Orthokeratology is a type of surgery that corrects the eyesight of the eye. It improves daytime vision through a rigid, highly breathable contact lens. Orthokeratology is the use of the principle of reverse geometry. Change the curvature of the cornea with orthokeratology lenses, to achieve the effect of non-surgical vision correction and prevention of myopia.
Although it can effectively improve vision, it still cannot solve the sequelae of high myopia, like macular degeneration and retinal detachment. Orthokeratology lenses were initially used by patients who wanted to temporarily go without glasses, so the websites of orthokeratology lenses in the United States continue to sell them primarily to young people and people who love sports.
Orthokeratology lenses appeared in the United States in the 1960s and became mature in the 1980s. In 1996, Taiwan first imported the product, and it entered mainland China the following year. It is called OK lens for short because of its pronunciation. After OK lens entered China, it was immediately found by businessmen. A lot of institutions and individuals who do not have the relevant qualifications have flooded into the operation of the OK lens. On July 5, 2001, the State Food and Drug Administration formulated the "Regulations on the Supervision and Administration of the Operation, Inspection and Matching of Orthokeratology Lens", which regulated the operating institutions and testing and matching institutions of Orthokeratology lenses. But in China, the rule did not change the course of events.

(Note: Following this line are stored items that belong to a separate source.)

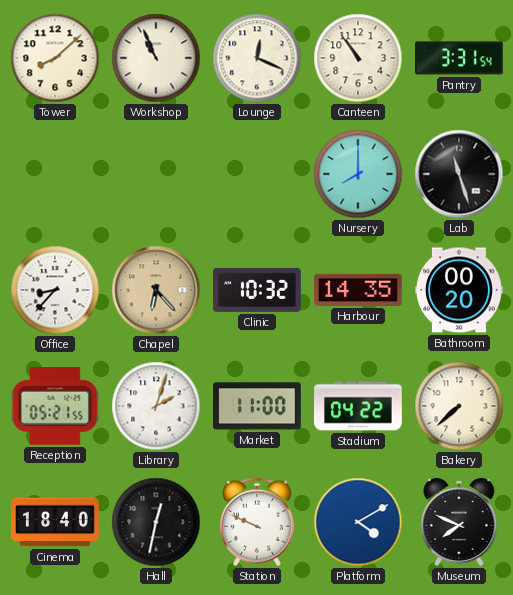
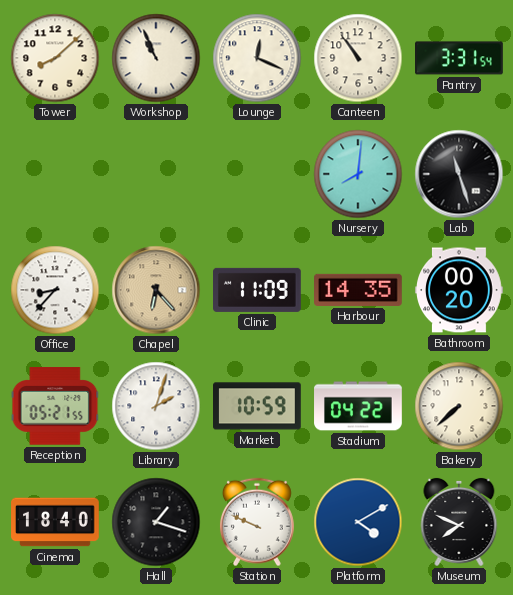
Nursery: 8:00 -> 8:01
Clinic: 10:32 -> 11:09
Market: 11:00 -> 10:59
Hall: 12:32 -> 1:18
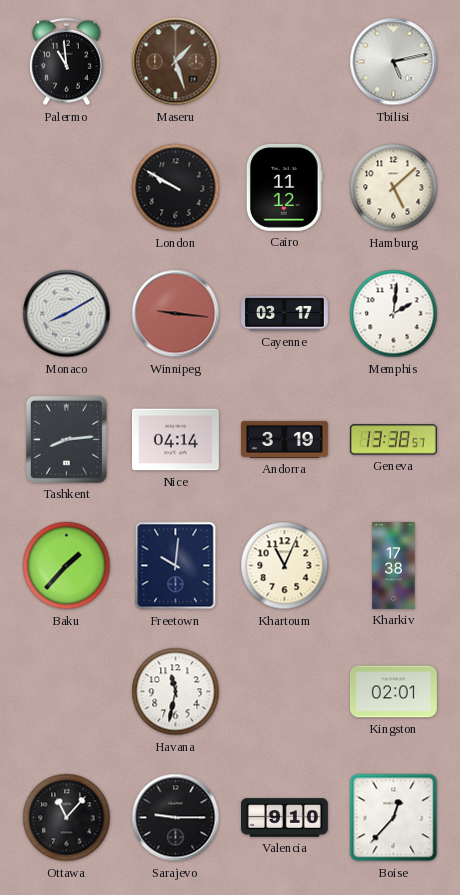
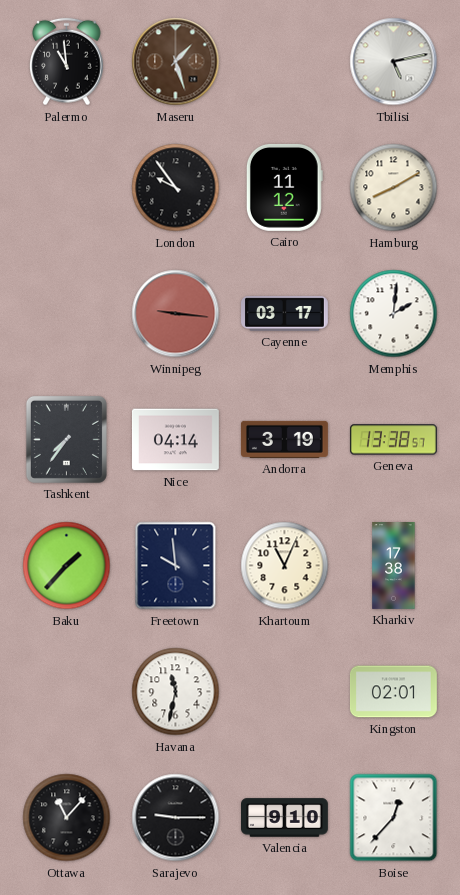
London: 9:50 -> 9:54
Hamburg: 5:08 -> 8:10
Monaco: 8:10 -> none
Tashkent: 8:14 -> 7:36
Freetown: 10:01 -> 9:59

Orthokeratology lenses are used for myopia control.
The effect of the orthokeratology lens in controlling the increase of myopia in teenagers has been unanimously affirmed by the ophthalmology industry at home and abroad. In February 2006, an authoritative ophthalmological journal published a review of the retarding effect of rigidity breathable orthokeratology lens on the progression of myopia in children. This paper reviews the literature on orthokeratology and myopia in the past 30 years and points out that rigidity breathable orthokeratology can prevent or alleviate the progress of myopia, the mechanism of which is that rigid breathable contact lens can inhibit the progress of myopia by providing clearer retinal image quality. Medium and high concentration of atropine will affect students' near-use vision, while low concentration of atropine has not been used clinically in China, so orthokeratology lens has become one of the known myopia control methods with the best statistical effect. In three to five-year case studies, orthokeratology lenses alleviate a 40 to 60 percent increase in myopia compared with wearing a frame lens or a soft contact lens. Other studies have found that 65 to 70 percent of orthokeratology lens wearers show little or no axial length increase.